**Problem to solve:** Please write out every record below exactly as it stands.

───── Data provided ─────

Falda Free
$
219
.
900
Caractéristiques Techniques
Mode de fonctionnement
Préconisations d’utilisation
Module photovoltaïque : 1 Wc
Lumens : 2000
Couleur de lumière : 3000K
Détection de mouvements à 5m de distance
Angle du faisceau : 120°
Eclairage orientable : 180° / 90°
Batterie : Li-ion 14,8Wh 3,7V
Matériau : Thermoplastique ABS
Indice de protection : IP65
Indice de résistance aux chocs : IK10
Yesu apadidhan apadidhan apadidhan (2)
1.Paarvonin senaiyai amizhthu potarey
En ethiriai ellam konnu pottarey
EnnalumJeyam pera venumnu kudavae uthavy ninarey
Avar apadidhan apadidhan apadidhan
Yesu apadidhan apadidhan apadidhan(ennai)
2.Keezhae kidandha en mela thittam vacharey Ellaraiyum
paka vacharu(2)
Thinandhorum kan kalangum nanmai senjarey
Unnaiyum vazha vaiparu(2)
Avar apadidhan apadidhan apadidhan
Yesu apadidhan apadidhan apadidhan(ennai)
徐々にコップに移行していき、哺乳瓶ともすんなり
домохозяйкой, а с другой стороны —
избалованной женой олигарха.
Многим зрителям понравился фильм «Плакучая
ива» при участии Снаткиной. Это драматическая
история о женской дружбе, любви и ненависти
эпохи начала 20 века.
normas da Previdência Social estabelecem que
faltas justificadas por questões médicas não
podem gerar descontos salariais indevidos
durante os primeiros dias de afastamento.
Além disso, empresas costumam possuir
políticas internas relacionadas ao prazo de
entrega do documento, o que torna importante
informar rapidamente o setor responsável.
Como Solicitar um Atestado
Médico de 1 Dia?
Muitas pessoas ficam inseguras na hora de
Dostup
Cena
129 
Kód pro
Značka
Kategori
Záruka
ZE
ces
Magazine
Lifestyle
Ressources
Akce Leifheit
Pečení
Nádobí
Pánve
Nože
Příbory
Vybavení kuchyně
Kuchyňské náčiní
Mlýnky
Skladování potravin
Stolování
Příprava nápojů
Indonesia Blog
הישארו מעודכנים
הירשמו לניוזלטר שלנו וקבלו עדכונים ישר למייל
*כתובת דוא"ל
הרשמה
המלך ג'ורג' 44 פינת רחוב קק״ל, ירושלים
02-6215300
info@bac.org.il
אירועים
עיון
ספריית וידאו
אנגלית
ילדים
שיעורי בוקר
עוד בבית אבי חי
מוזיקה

─────

**Task answer:**
Falda Free
$
219
.
900
Caractéristiques Techniques
Mode de fonctionnement
Préconisations d’utilisation
Module photovoltaïque : 1 Wc
Lumens : 2000
Couleur de lumière : 3000K
Détection de mouvements à 5m de distance
Angle du faisceau : 120°
Eclairage orientable : 180° / 90°
Batterie : Li-ion 14,8Wh 3,7V
Matériau : Thermoplastique ABS
Indice de protection : IP65
Indice de résistance aux chocs : IK10
Yesu apadidhan apadidhan apadidhan (2)
1.Paarvonin senaiyai amizhthu potarey
En ethiriai ellam konnu pottarey
EnnalumJeyam pera venumnu kudavae uthavy ninarey
Avar apadidhan apadidhan apadidhan
Yesu apadidhan apadidhan apadidhan(ennai)
2.Keezhae kidandha en mela thittam vacharey Ellaraiyum
paka vacharu(2)
Thinandhorum kan kalangum nanmai senjarey
Unnaiyum vazha vaiparu(2)
Avar apadidhan apadidhan apadidhan
Yesu apadidhan apadidhan apadidhan(ennai)
徐々にコップに移行していき、哺乳瓶ともすんなり
домохозяйкой, а с другой стороны —
избалованной женой олигарха.
Многим зрителям понравился фильм «Плакучая
ива» при участии Снаткиной. Это драматическая
история о женской дружбе, любви и ненависти
эпохи начала 20 века.
normas da Previdência Social estabelecem que
faltas justificadas por questões médicas não
podem gerar descontos salariais indevidos
durante os primeiros dias de afastamento.
Além disso, empresas costumam possuir
políticas internas relacionadas ao prazo de
entrega do documento, o que torna importante
informar rapidamente o setor responsável.
Como Solicitar um Atestado
Médico de 1 Dia?
Muitas pessoas ficam inseguras na hora de
Dostup
Cena
129 
Kód pro
Značka
Kategori
Záruka
ZE
ces
Magazine
Lifestyle
Ressources
Akce Leifheit
Pečení
Nádobí
Pánve
Nože
Příbory
Vybavení kuchyně
Kuchyňské náčiní
Mlýnky
Skladování potravin
Stolování
Příprava nápojů
Indonesia Blog
הישארו מעודכנים
הירשמו לניוזלטר שלנו וקבלו עדכונים ישר למייל
*כתובת דוא"ל
הרשמה
המלך ג'ורג' 44 פינת רחוב קק״ל, ירושלים
02-6215300
info@bac.org.il
אירועים
עיון
ספריית וידאו
אנגלית
ילדים
שיעורי בוקר
עוד בבית אבי חי
מוזיקה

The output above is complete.